Although you can add new types to an index, or add new fields to a type, you can’t add new analyzers or make changes to existing fields. If you were to do so, the data that had already been indexed would be incorrect and your searches would no longer work as expected.
The simplest way to apply these changes to your existing data is to reindex: create a new index with the new settings and copy all of your documents from the old index to the new index.
One of the advantages of the _source
field is that you already have the
whole document available to you in Elasticsearch itself. You don’t have to
rebuild your index from the database, which is usually much slower.
To reindex all of the documents from the old index efficiently, use
scan-and-scroll to retrieve batches of documents from the old index,
and the bulk
API to push them into the new index.
You can run multiple reindexing jobs at the same time, but you obviously don’t want their results to overlap.
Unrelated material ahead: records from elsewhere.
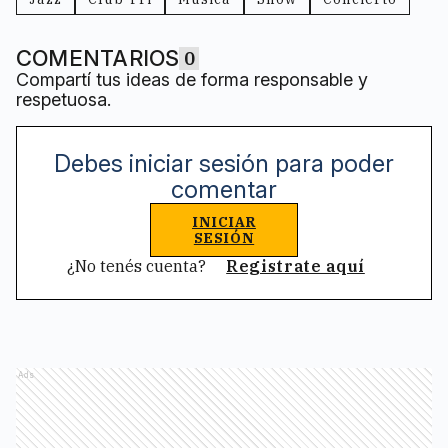
COMENTARIOS
0
Compartí tus ideas de forma responsable y
respetuosa.
Debes iniciar sesión para poder
comentar
INICIAR
SESIÓN
¿No tenés cuenta?
Registrate aquí
Ads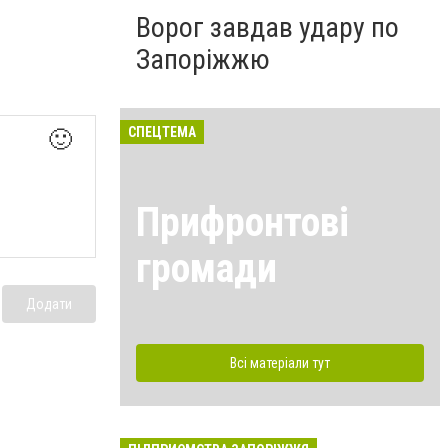
Ворог завдав удару по
Запоріжжю
СПЕЦТЕМА
🙂
Прифронтові
громади
Додати
Всі матеріали тут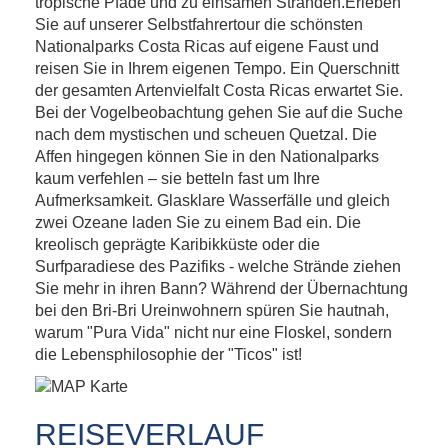
tropische Pfade und zu einsamen Stränden.Erleben
Sie auf unserer Selbstfahrertour die schönsten
Nationalparks Costa Ricas auf eigene Faust und
reisen Sie in Ihrem eigenen Tempo. Ein Querschnitt
der gesamten Artenvielfalt Costa Ricas erwartet Sie.
Bei der Vogelbeobachtung gehen Sie auf die Suche
nach dem mystischen und scheuen Quetzal. Die
Affen hingegen können Sie in den Nationalparks
kaum verfehlen – sie betteln fast um Ihre
Aufmerksamkeit. Glasklare Wasserfälle und gleich
zwei Ozeane laden Sie zu einem Bad ein. Die
kreolisch geprägte Karibikküste oder die
Surfparadiese des Pazifiks - welche Strände ziehen
Sie mehr in ihren Bann? Während der Übernachtung
bei den Bri-Bri Ureinwohnern spüren Sie hautnah,
warum "Pura Vida" nicht nur eine Floskel, sondern
die Lebensphilosophie der "Ticos" ist!
REISEVERLAUF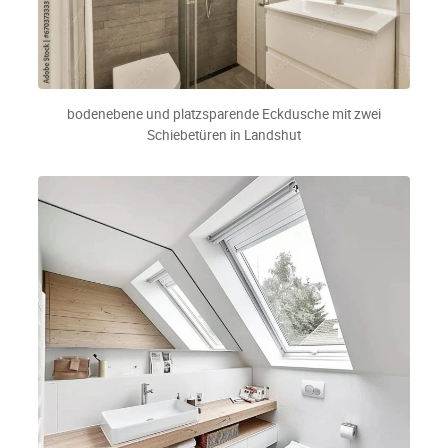
bodenebene und platzsparende Eckdusche mit zwei
Schiebetüren in Landshut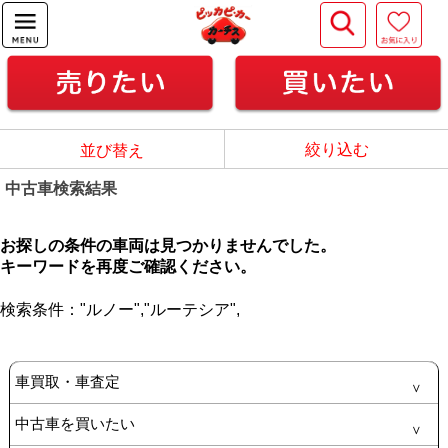
絞り込む
並び替え
中古車検索結果
お探しの条件の車両は見つかりませんでした。
キーワードを再度ご確認ください。
検索条件：
"ルノー",
"ルーテシア",
車買取・車査定
中古車を買いたい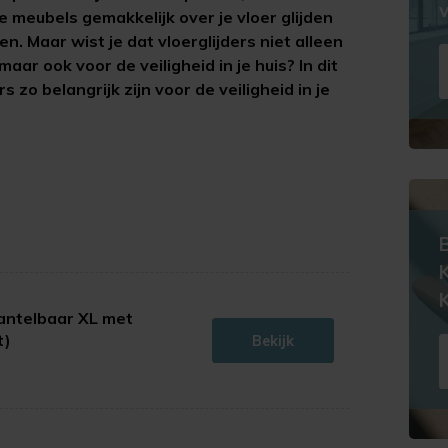
 meubels gemakkelijk over je vloer glijden
. Maar wist je dat vloerglijders niet alleen
aar ook voor de veiligheid in je huis? In dit
 zo belangrijk zijn voor de veiligheid in je
K
antelbaar XL met
t)
Bekijk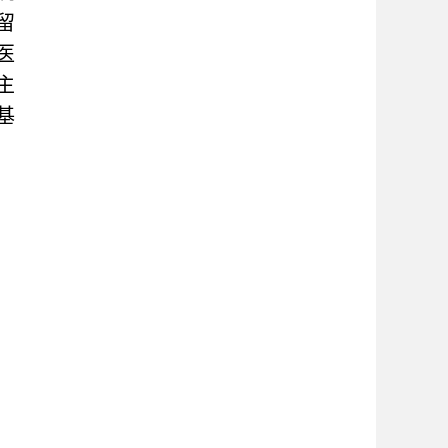
留
医
主
基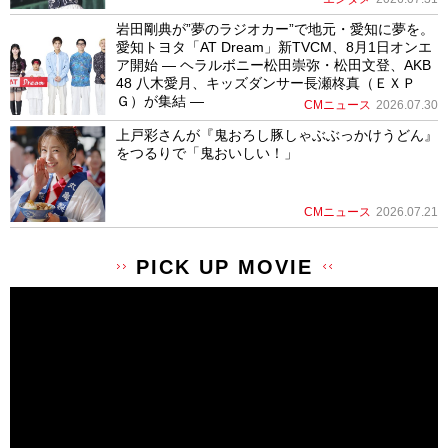
岩田剛典が”夢のラジオカー”で地元・愛知に夢を。
愛知トヨタ「AT Dream」新TVCM、8月1日オンエ
ア開始 ― ヘラルボニー松田崇弥・松田文登、AKB
48 八木愛月、キッズダンサー長瀬柊真（ＥＸＰ
Ｇ）が集結 ―
CMニュース
2026.07.30
上戸彩さんが『鬼おろし豚しゃぶぶっかけうどん』
をつるりで「鬼おいしい！」
CMニュース
2026.07.21
PICK UP MOVIE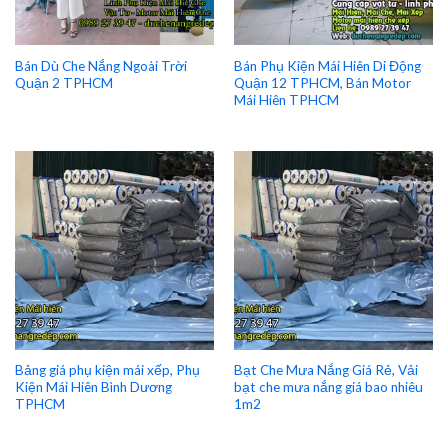
Bán Dù Che Nắng Ngoài Trời
Bán Phụ Kiện Mái Hiên Di Động
Quận 2 TPHCM
Quận 12 TPHCM, Bán Motor
Mái Hiên TPHCM
Bảng giá phụ kiện mái xếp, Phụ
Bạt Che Mưa Nắng Giá Rẻ, Vải
Kiện Mái Hiên Bình Dương
bạt che mưa nắng giá bao nhiêu
TPHCM
1m2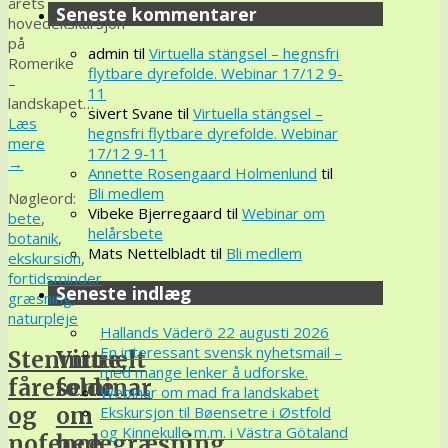
årets
Seneste kommentarer
hovedekskursjon
på
admin
til
Virtuella stängsel – hegnsfri
Romerike
flytbare dyrefolde. Webinar 17/12 9-
–
11
landskapet…
sivert Svane
til
Virtuella stängsel –
Læs
hegnsfri flytbare dyrefolde. Webinar
mere
17/12 9-11
→
Annette Rosengaard Holmenlund
til
Bli medlem
Nøgleord:
Vibeke Bjerregaard
til
Webinar om
bete
,
helårsbete
botanik
,
Mats Nettelbladt
til
Bli medlem
ekskursion
,
fortidsminder
,
Seneste indlæg
græsning
,
naturpleje
Hallands Väderö 22 augusti 2026
En interessant svensk nyhetsmail –
Stenmure,
Virtuelt
med mange lenker å udforske.
fårefolde
seminar
Webinar om mad fra landskabet
Ekskursjon til Bøensetre i Østfold
og
om
og Kinnekulle m.m. i Västra Götaland
nofence
hedegræsning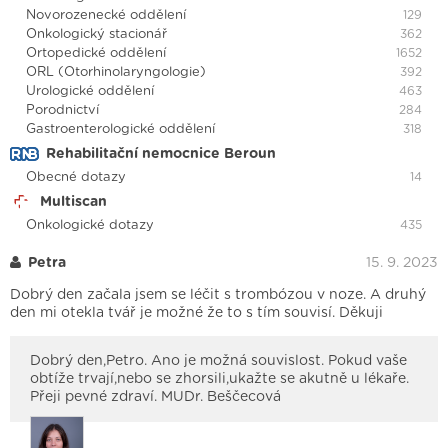
Novorozenecké oddělení
129
Onkologický stacionář
362
Ortopedické oddělení
1652
ORL (Otorhinolaryngologie)
392
Urologické oddělení
463
Porodnictví
284
Gastroenterologické oddělení
318
Rehabilitační nemocnice Beroun
Obecné dotazy
14
Multiscan
Onkologické dotazy
435
Petra
15. 9. 2023
Dobrý den začala jsem se léčit s trombózou v noze. A druhý
den mi otekla tvář je možné že to s tím souvisí. Děkuji
Dobrý den,Petro. Ano je možná souvislost. Pokud vaše
obtíže trvají,nebo se zhorsili,ukažte se akutně u lékaře.
Přeji pevné zdraví. MUDr. Beščecová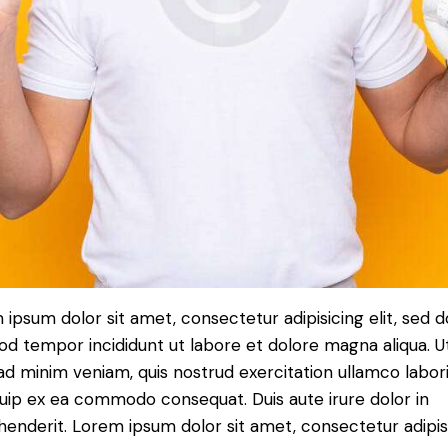
ipsum dolor sit amet, consectetur adipisicing elit, sed d
od tempor incididunt ut labore et dolore magna aliqua. U
d minim veniam, quis nostrud exercitation ullamco laboris
quip ex ea commodo consequat. Duis aute irure dolor in
henderit. Lorem ipsum dolor sit amet, consectetur adipi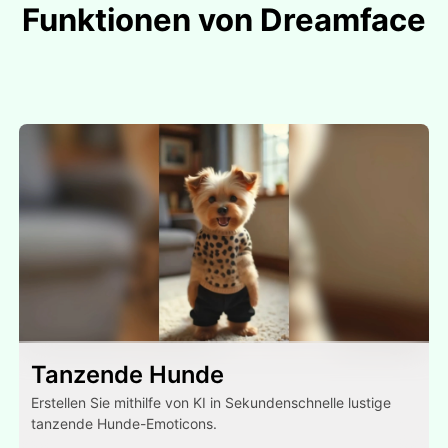
Funktionen von Dreamface
Tanzende Hunde
Erstellen Sie mithilfe von KI in Sekundenschnelle lustige
tanzende Hunde-Emoticons.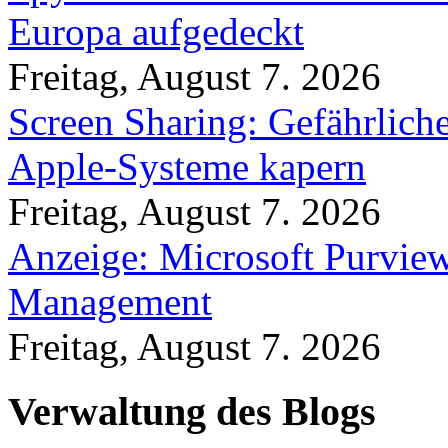
Europa aufgedeckt
Freitag, August 7. 2026
Screen Sharing: Gefährlich
Apple-Systeme kapern
Freitag, August 7. 2026
Anzeige: Microsoft Purview
Management
Freitag, August 7. 2026
Verwaltung des Blogs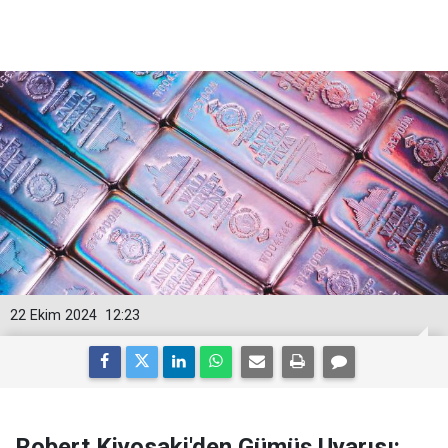
22 Ekim 2024
12:23
Robert Kiyosaki'den Gümüş Uyarısı: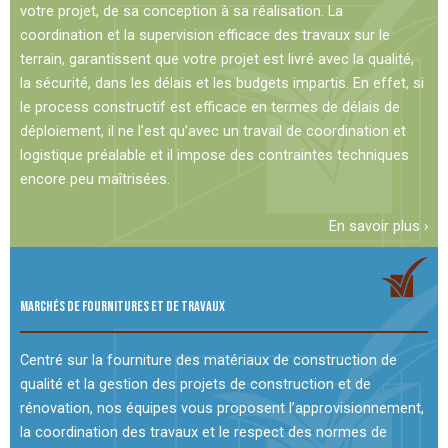
votre projet, de sa conception à sa réalisation. La
coordination et la supervision efficace des travaux sur le
terrain, garantissent que votre projet est livré avec la qualité,
la sécurité, dans les délais et les budgets impartis. En effet, si
le process constructif est efficace en termes de délais de
déploiement, il ne l’est qu’avec un travail de coordination et
logistique préalable et il impose des contraintes techniques
encore peu maîtrisées.
En savoir plus ›
MARCHÉS DE FOURNITURES ET DE TRAVAUX
Centré sur la fourniture des matériaux de construction de
qualité et la gestion des projets de construction et de
rénovation, nos équipes vous proposent l’approvisionnement,
la coordination des travaux et le respect des normes de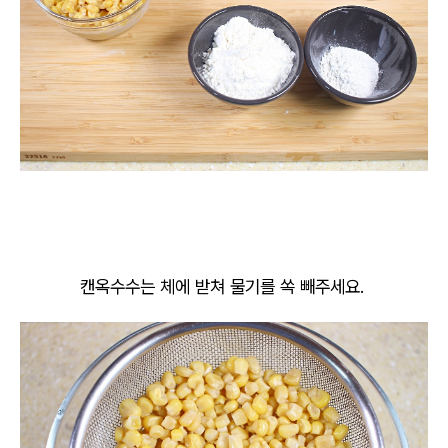
캔옥수수는 체에 받쳐 물기를 쏙 빼주세요.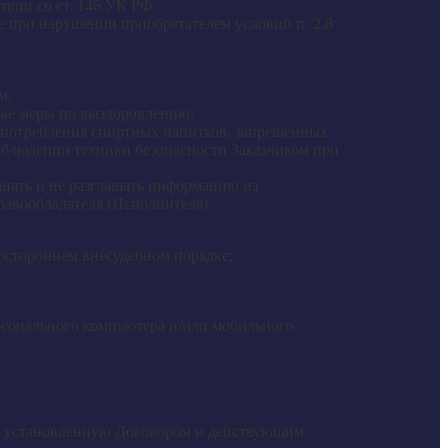
твии со ст. 146 УК РФ.
е при нарушении приобретателем условий п. 2.8
м;
имые меры по выздоровлению;
 употребления спиртных напитков, запрещенных
соблюдении техники безопасности Заказчиком при
анять и не разглашать информацию из
авообладателя (Исполнителя).
остороннем внесудебном порядке;
рсонального компьютера и/или мобильного
ь, установленную Договором и действующим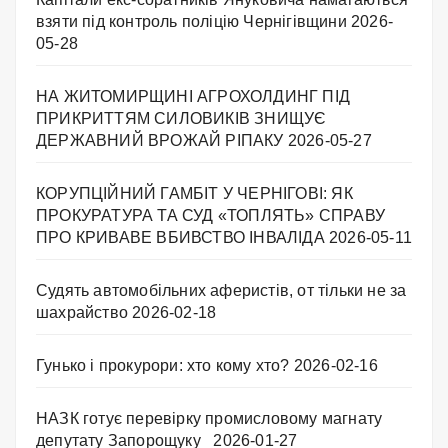
взяти під контроль поліцію Чернігівщини
2026-
05-28
НА ЖИТОМИРЩИНІ АГРОХОЛДИНГ ПІД
ПРИКРИТТЯМ СИЛОВИКІВ ЗНИЩУЄ
ДЕРЖАВНИЙ ВРОЖАЙ РІПАКУ ​
2026-05-27
КОРУПЦІЙНИЙ ГАМБІТ У ЧЕРНІГОВІ: ЯК
ПРОКУРАТУРА ТА СУД «ТОПЛЯТЬ» СПРАВУ
ПРО КРИВАВЕ ВБИВСТВО ІНВАЛІДА
2026-05-11
Судять автомобільних аферистів, от тільки не за
шахрайство
2026-02-18
Гунько і прокурори: хто кому хто?
2026-02-16
НАЗК готує перевірку промисловому магнату
депутату Запорощуку
2026-01-27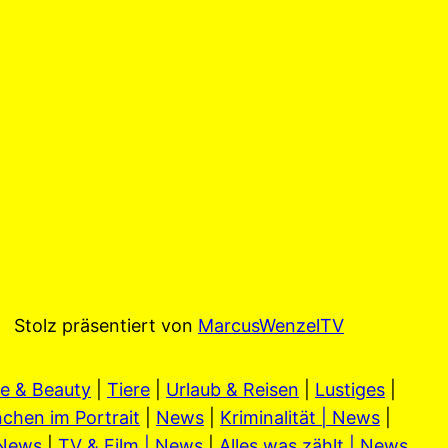
Stolz präsentiert von
MarcusWenzelTV
e & Beauty
|
Tiere
|
Urlaub & Reisen
|
Lustiges
|
chen im Portrait
|
News
|
Kriminalität | News
|
 News
|
TV & Film | News
|
Alles was zählt | News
Instead, break a big reindex down into smaller jobs by filtering on a date or timestamp field:
GET /old_index/_search?search_type=scan&scroll=1m
{
"query": {
"range": {
"date": {
"gte": "2014-01-01",
"lt": "2014-02-01"
}
}
},
"size": 1000
}
If you continue making changes to the old index, you will want to make sure that you include the newly added documents in your new index as well. This can be done by rerunning the reindex process, but again filtering on a date field to match only documents that have been added since the last reindex process started.